What you are asked to do: Find every line in the records below that contains "Messages", and copy it.

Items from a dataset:
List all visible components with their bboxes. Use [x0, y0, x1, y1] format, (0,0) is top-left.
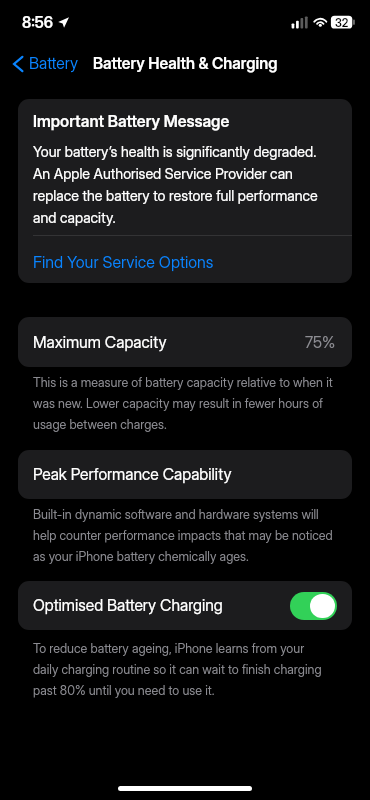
staticText: This is a measure of battery capacity re…	[33, 370, 333, 433]
staticText: Battery Health & Charging	[93, 54, 278, 73]
staticText: Important Battery Message	[33, 110, 230, 131]
button[interactable]: Find Your Service Options	[18, 236, 352, 283]
staticText: Maximum Capacity	[33, 333, 167, 352]
staticText: Built-in dynamic software and hardware s…	[33, 502, 333, 565]
staticText: Battery	[29, 54, 79, 73]
button[interactable]: Maximum Capacity	[18, 317, 352, 367]
button[interactable]: Back to Battery	[0, 47, 89, 80]
staticText: Optimised Battery Charging	[33, 596, 223, 615]
button[interactable]: Optimised Battery Charging, on	[290, 592, 337, 620]
staticText: 32	[335, 16, 349, 30]
staticText: 75%	[305, 333, 336, 352]
staticText: Find Your Service Options	[33, 252, 214, 271]
staticText: 8:56	[22, 13, 54, 31]
staticText: Peak Performance Capability	[33, 465, 232, 484]
staticText: To reduce battery ageing, iPhone learns …	[33, 636, 322, 699]
button[interactable]: Peak Performance Capability	[18, 450, 352, 499]
staticText: Your battery’s health is significantly d…	[33, 139, 318, 227]
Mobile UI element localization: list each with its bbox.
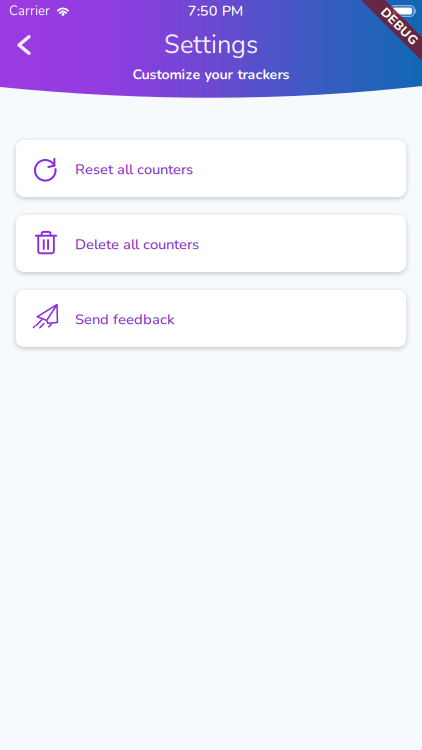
- staticText: DEBUG: [376, 17, 422, 35]
- button[interactable]: Delete all counters: [16, 215, 406, 272]
- button[interactable]: Reset all counters: [16, 140, 406, 197]
- staticText: Carrier: [9, 2, 50, 20]
- staticText: Settings: [164, 28, 258, 62]
- staticText: Delete all counters: [75, 234, 199, 255]
- staticText: 7:50 PM: [188, 1, 244, 21]
- staticText: Send feedback: [75, 310, 174, 330]
- staticText: Reset all counters: [75, 160, 193, 180]
- staticText: Customize your trackers: [132, 65, 290, 84]
- button[interactable]: Back: [2, 27, 46, 63]
- button[interactable]: Send feedback: [16, 290, 406, 347]
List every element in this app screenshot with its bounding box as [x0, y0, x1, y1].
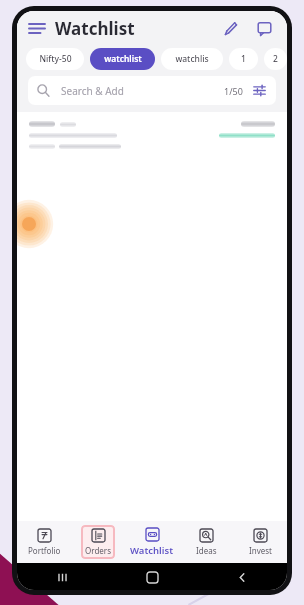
staticText: Portfolio [28, 545, 61, 556]
button[interactable]: 2 [264, 48, 287, 70]
button[interactable]: Filter [252, 83, 267, 98]
button[interactable]: Invest [245, 525, 276, 559]
staticText: 1/50 [224, 85, 243, 97]
button[interactable]: Recents [50, 565, 74, 589]
button[interactable]: Back [230, 565, 254, 589]
staticText: watchlis [175, 53, 209, 65]
staticText: Nifty-50 [39, 53, 72, 65]
button[interactable]: Search & Add [28, 76, 276, 105]
button[interactable]: watchlis [161, 48, 223, 70]
button[interactable]: watchlist [90, 48, 155, 70]
button[interactable]: 1 [229, 48, 258, 70]
staticText: 1 [241, 53, 246, 65]
button[interactable]: Orders [81, 525, 115, 559]
staticText: 2 [273, 53, 278, 65]
staticText: Orders [85, 545, 111, 556]
button[interactable]: Ideas [192, 525, 221, 559]
button[interactable]: Edit [216, 14, 244, 42]
staticText: Watchlist [130, 544, 174, 557]
button[interactable]: Watchlist [126, 524, 178, 560]
button[interactable]: Nifty-50 [26, 48, 84, 70]
button[interactable]: Home [140, 565, 164, 589]
staticText: Watchlist [55, 17, 135, 40]
staticText: Search & Add [61, 84, 124, 98]
staticText: Ideas [196, 545, 217, 556]
button[interactable]: Messages [250, 14, 278, 42]
staticText: watchlist [104, 53, 142, 65]
button[interactable]: Menu [26, 17, 48, 39]
staticText: Invest [249, 545, 272, 556]
button[interactable]: Portfolio [24, 525, 65, 559]
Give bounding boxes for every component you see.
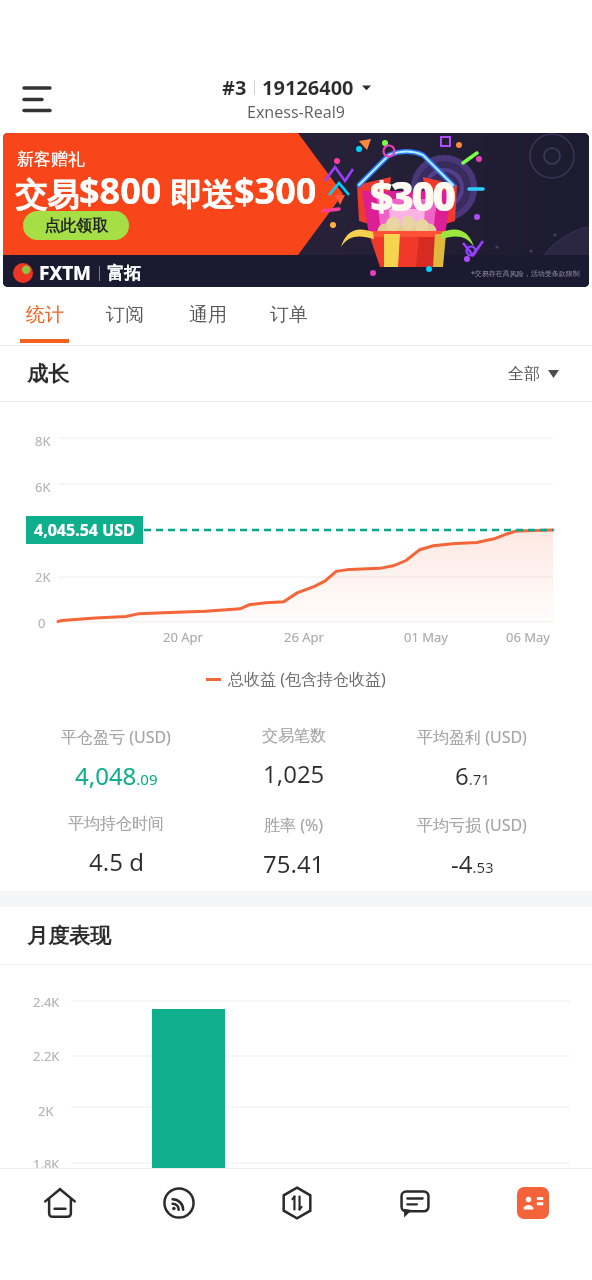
button[interactable]: 订单	[249, 292, 329, 345]
staticText: 全部	[508, 364, 540, 384]
button[interactable]: 订阅	[85, 292, 165, 345]
staticText: 2K	[38, 1102, 54, 1120]
staticText: 2.2K	[33, 1047, 60, 1065]
staticText: 总收益 (包含持仓收益)	[228, 668, 386, 690]
staticText: 交易	[15, 175, 79, 215]
staticText: 1.8K	[33, 1155, 60, 1173]
staticText: 月度表现	[27, 923, 111, 949]
staticText: $300	[370, 168, 454, 222]
button[interactable]: 全部	[502, 358, 565, 390]
staticText: 胜率 (%)	[264, 814, 324, 836]
staticText: 1,025	[263, 757, 325, 790]
button[interactable]: Profile	[474, 1168, 592, 1280]
staticText: 富拓	[107, 263, 141, 284]
button[interactable]: 统计	[4, 292, 84, 345]
staticText: 8K	[35, 432, 51, 450]
staticText: 新客赠礼	[17, 149, 85, 170]
staticText: Exness-Real9	[247, 101, 345, 123]
staticText: 75.41	[263, 847, 325, 880]
staticText: 4,048.09	[75, 759, 158, 792]
staticText: 4,045.54 USD	[34, 519, 135, 541]
staticText: $300	[234, 166, 317, 215]
staticText: 01 May	[404, 628, 448, 646]
staticText: 统计	[26, 303, 64, 327]
button[interactable]: Home	[0, 1168, 119, 1280]
staticText: 通用	[189, 303, 227, 327]
button[interactable]: 点此领取	[23, 211, 129, 240]
staticText: 平均亏损 (USD)	[417, 814, 527, 836]
staticText: 交易笔数	[262, 726, 326, 746]
button[interactable]: 通用	[168, 292, 248, 345]
staticText: 即送	[170, 175, 234, 215]
staticText: 成长	[27, 361, 69, 387]
staticText: *交易存在高风险，活动受条款限制	[471, 269, 580, 279]
staticText: 平均持仓时间	[68, 814, 164, 834]
staticText: -4.53	[451, 847, 494, 880]
staticText: 20 Apr	[163, 628, 203, 646]
staticText: 06 May	[506, 628, 550, 646]
staticText: 4.5 d	[89, 845, 144, 878]
staticText: 0	[38, 614, 46, 632]
button[interactable]: Trade	[238, 1168, 356, 1280]
staticText: 平均盈利 (USD)	[417, 726, 527, 748]
staticText: 平仓盈亏 (USD)	[61, 726, 171, 748]
staticText: 6K	[35, 478, 51, 496]
button[interactable]: Signals	[119, 1168, 238, 1280]
button[interactable]: #3	[222, 74, 371, 101]
button[interactable]: Messages	[356, 1168, 474, 1280]
staticText: 6.71	[455, 759, 490, 792]
staticText: #3	[222, 74, 247, 101]
staticText: FXTM	[39, 260, 92, 286]
button[interactable]: $300	[3, 133, 589, 287]
staticText: 2K	[35, 568, 51, 586]
staticText: $800	[79, 166, 162, 215]
staticText: 订阅	[106, 303, 144, 327]
staticText: 2.4K	[33, 993, 60, 1011]
button[interactable]: Menu	[9, 75, 65, 123]
staticText: 26 Apr	[284, 628, 324, 646]
staticText: 点此领取	[44, 216, 108, 236]
staticText: 19126400	[262, 74, 354, 101]
staticText: 订单	[270, 303, 308, 327]
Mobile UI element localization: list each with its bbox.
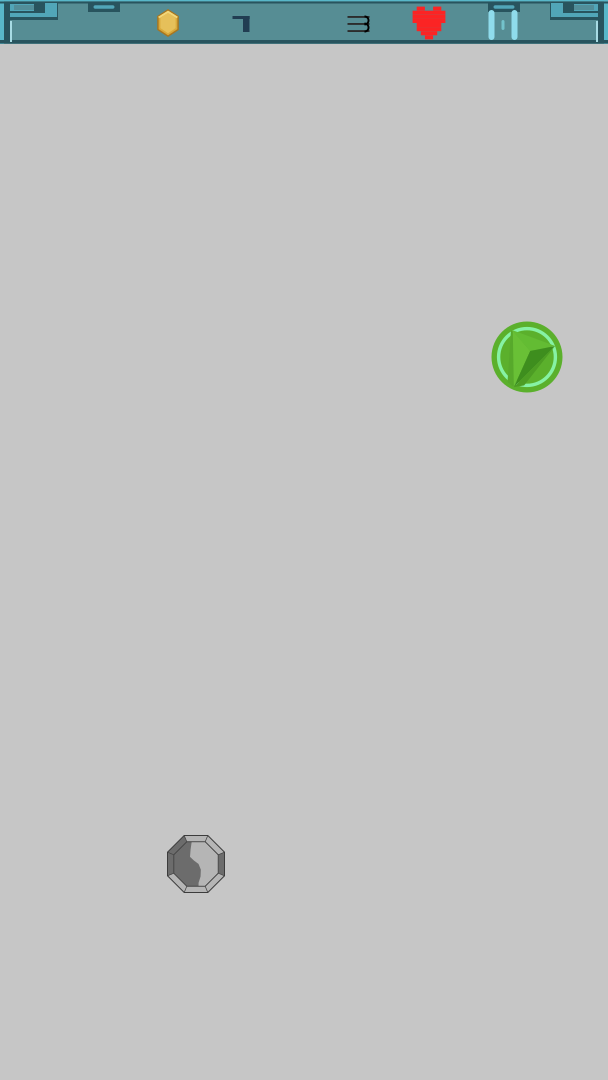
button[interactable]: Pause (481, 5, 525, 45)
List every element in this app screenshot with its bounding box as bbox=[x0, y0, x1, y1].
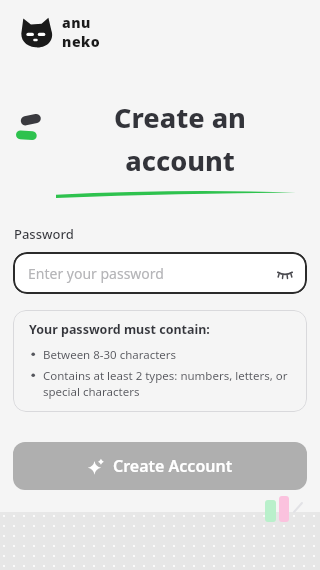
button[interactable]: anu neko logo bbox=[18, 13, 101, 51]
staticText: Create Account bbox=[113, 455, 233, 477]
staticText: anu bbox=[62, 13, 91, 32]
other: anu neko logo bbox=[18, 15, 56, 49]
staticText: Contains at least 2 types: numbers, lett… bbox=[43, 368, 293, 399]
staticText: Your password must contain: bbox=[29, 321, 210, 338]
button[interactable]: Create Account bbox=[13, 442, 307, 490]
staticText: Create an bbox=[114, 99, 246, 136]
staticText: Password bbox=[14, 225, 74, 243]
staticText: neko bbox=[62, 32, 101, 51]
staticText: account bbox=[125, 142, 235, 179]
staticText: Between 8-30 characters bbox=[43, 347, 177, 363]
button[interactable]: Show password bbox=[274, 262, 296, 284]
staticText: Enter your password bbox=[28, 264, 274, 283]
button[interactable]: Enter your password bbox=[13, 252, 307, 294]
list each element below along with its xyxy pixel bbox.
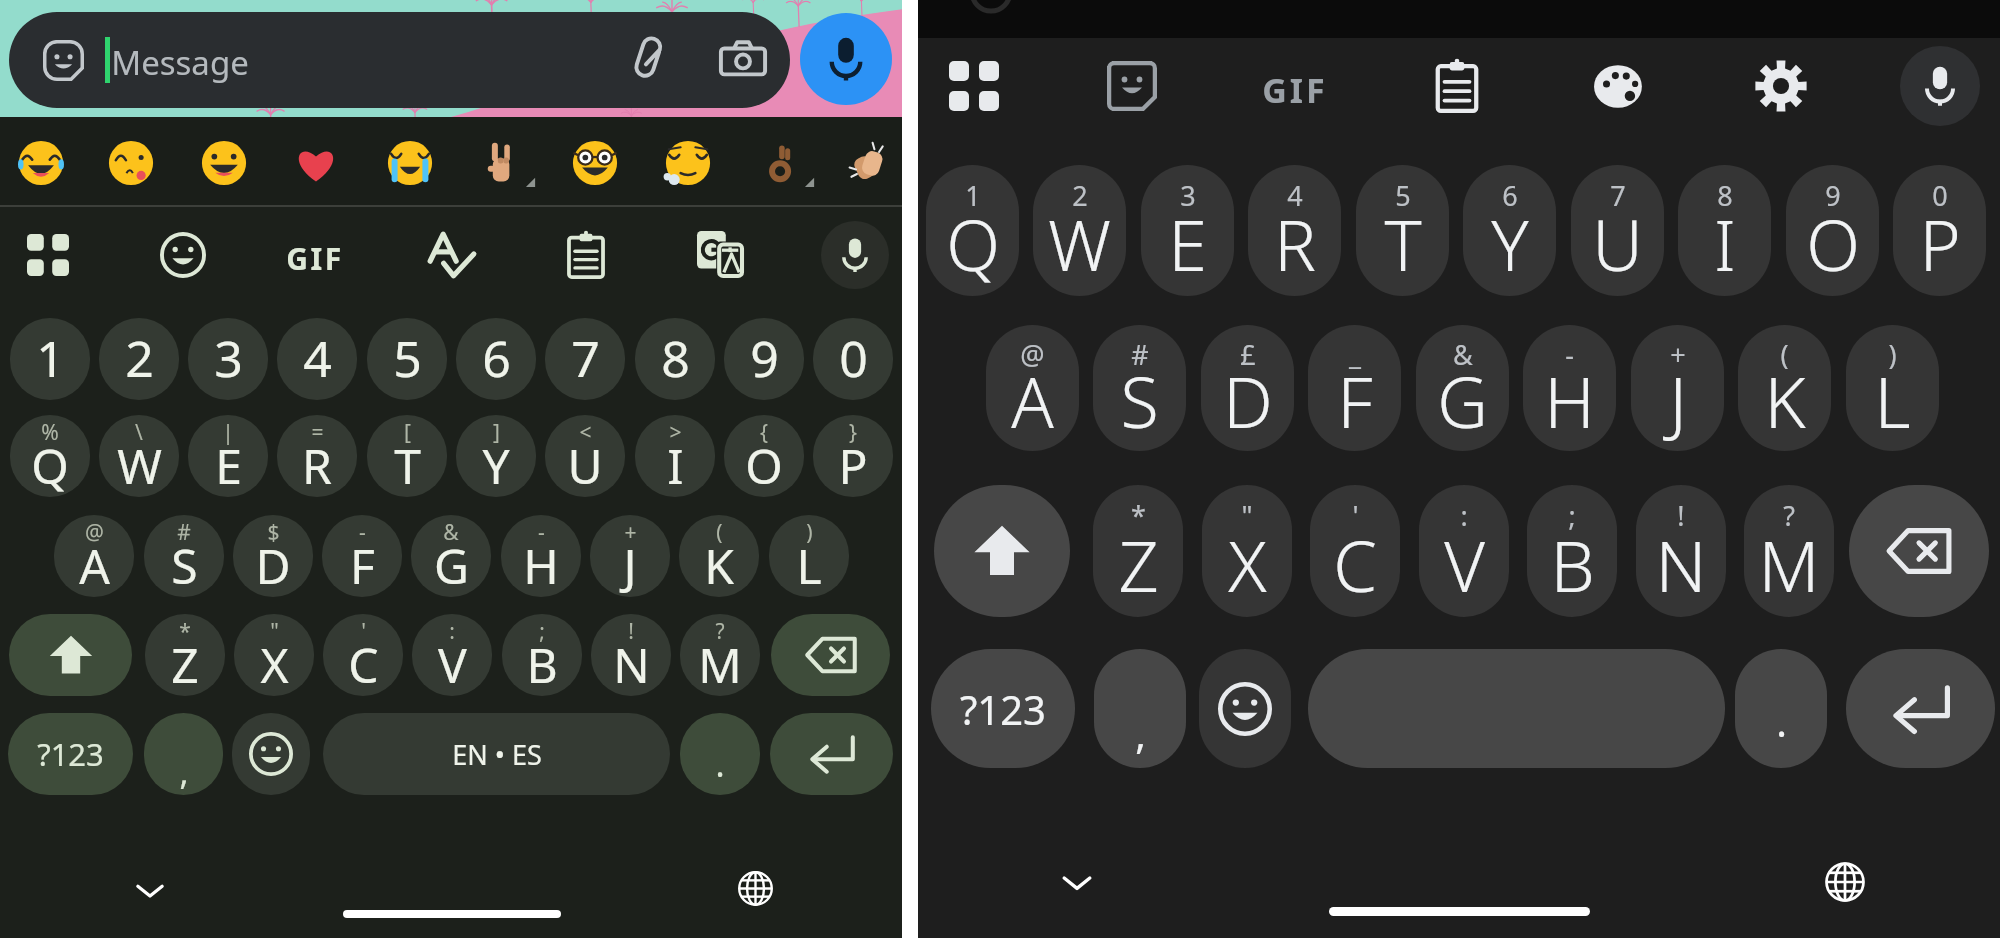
button[interactable]: = — [277, 415, 357, 497]
button[interactable]: Emoji — [1199, 649, 1291, 768]
button[interactable]: } — [813, 415, 893, 497]
button[interactable]: Change language — [1824, 861, 1866, 903]
button[interactable]: * — [1093, 485, 1183, 617]
button[interactable]: Voice input — [821, 221, 889, 289]
button[interactable]: 4 — [1248, 165, 1341, 296]
button[interactable]: OK hand — [758, 140, 804, 186]
button[interactable]: All apps — [27, 234, 69, 276]
button[interactable]: # — [1093, 325, 1186, 451]
button[interactable]: Enter — [1846, 649, 1995, 768]
button[interactable]: 8 — [1678, 165, 1771, 296]
button[interactable]: , — [144, 713, 223, 795]
button[interactable]: ?123 — [8, 713, 133, 795]
button[interactable]: # — [144, 515, 224, 597]
button[interactable]: Smile — [201, 140, 247, 186]
button[interactable]: . — [680, 713, 760, 795]
button[interactable]: GIF — [282, 238, 348, 272]
button[interactable]: 2 — [1033, 165, 1126, 296]
button[interactable]: 0 — [813, 318, 893, 400]
button[interactable]: 9 — [1786, 165, 1879, 296]
button[interactable]: * — [145, 614, 225, 696]
button[interactable]: Voice input — [1900, 46, 1980, 126]
button[interactable]: Camera — [719, 36, 767, 84]
button[interactable]: 3 — [1141, 165, 1234, 296]
button[interactable]: ? — [680, 614, 760, 696]
button[interactable]: Shift — [934, 485, 1070, 617]
button[interactable]: 6 — [456, 318, 536, 400]
button[interactable]: Text editing — [426, 229, 478, 281]
button[interactable]: @ — [986, 325, 1079, 451]
button[interactable]: 4 — [277, 318, 357, 400]
button[interactable]: Heart — [293, 140, 339, 186]
button[interactable]: Voice input — [800, 13, 892, 105]
button[interactable]: Shift — [9, 614, 132, 696]
button[interactable]: 0 — [1893, 165, 1986, 296]
button[interactable]: [ — [367, 415, 447, 497]
button[interactable]: Backspace — [1849, 485, 1989, 617]
button[interactable]: Translate — [697, 231, 745, 279]
button[interactable]: 8 — [635, 318, 715, 400]
button[interactable]: Sob — [387, 140, 433, 186]
button[interactable]: £ — [1201, 325, 1294, 451]
button[interactable]: EN • ES — [323, 713, 670, 795]
button[interactable]: ! — [1636, 485, 1726, 617]
button[interactable]: _ — [1308, 325, 1401, 451]
button[interactable]: { — [724, 415, 804, 497]
button[interactable]: ? — [1744, 485, 1834, 617]
button[interactable]: : — [412, 614, 492, 696]
button[interactable]: % — [10, 415, 90, 497]
button[interactable]: ! — [591, 614, 671, 696]
button[interactable]: Hide keyboard — [1057, 862, 1097, 902]
button[interactable]: Clap — [845, 140, 891, 186]
button[interactable]: Nerd — [572, 140, 618, 186]
button[interactable]: - — [501, 515, 581, 597]
button[interactable]: All apps — [949, 61, 999, 111]
button[interactable]: ; — [1527, 485, 1617, 617]
button[interactable]: | — [188, 415, 268, 497]
button[interactable]: Message — [9, 12, 790, 108]
button[interactable]: " — [234, 614, 314, 696]
button[interactable]: ; — [502, 614, 582, 696]
button[interactable]: Clipboard — [563, 232, 609, 278]
button[interactable]: 5 — [1356, 165, 1449, 296]
button[interactable]: 1 — [10, 318, 90, 400]
button[interactable]: ] — [456, 415, 536, 497]
button[interactable]: . — [1735, 649, 1827, 768]
button[interactable]: , — [1094, 649, 1186, 768]
button[interactable]: 3 — [188, 318, 268, 400]
button[interactable]: ( — [1738, 325, 1831, 451]
button[interactable]: Enter — [770, 713, 893, 795]
button[interactable]: GIF — [1255, 67, 1335, 105]
button[interactable]: " — [1202, 485, 1292, 617]
button[interactable]: - — [322, 515, 402, 597]
button[interactable]: ?123 — [931, 649, 1075, 768]
button[interactable]: - — [1523, 325, 1616, 451]
button[interactable]: 1 — [926, 165, 1019, 296]
button[interactable]: Space — [1308, 649, 1725, 768]
button[interactable]: Attach — [624, 34, 672, 82]
button[interactable]: + — [1631, 325, 1724, 451]
button[interactable]: Rock on — [479, 140, 525, 186]
button[interactable]: Clipboard — [1431, 60, 1483, 112]
button[interactable]: : — [1419, 485, 1509, 617]
button[interactable]: Settings — [1755, 60, 1807, 112]
button[interactable]: Themes — [1593, 60, 1645, 112]
button[interactable]: 5 — [367, 318, 447, 400]
button[interactable]: ' — [1310, 485, 1400, 617]
button[interactable]: Kiss — [108, 140, 154, 186]
button[interactable]: < — [545, 415, 625, 497]
button[interactable]: Sleepy — [665, 140, 711, 186]
button[interactable]: ' — [323, 614, 403, 696]
button[interactable]: ( — [679, 515, 759, 597]
button[interactable]: 6 — [1463, 165, 1556, 296]
button[interactable]: & — [1416, 325, 1509, 451]
button[interactable]: 7 — [1571, 165, 1664, 296]
button[interactable]: 7 — [545, 318, 625, 400]
button[interactable]: Stickers — [1107, 61, 1157, 111]
button[interactable]: ) — [769, 515, 849, 597]
button[interactable]: Emoji — [160, 232, 206, 278]
button[interactable]: Emoji — [232, 713, 310, 795]
button[interactable]: Hide keyboard — [131, 871, 169, 909]
button[interactable]: 2 — [99, 318, 179, 400]
button[interactable]: 9 — [724, 318, 804, 400]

Your response:
button[interactable]: Messages [250, 14, 278, 42]
button[interactable]: Messages	[356, 1168, 474, 1280]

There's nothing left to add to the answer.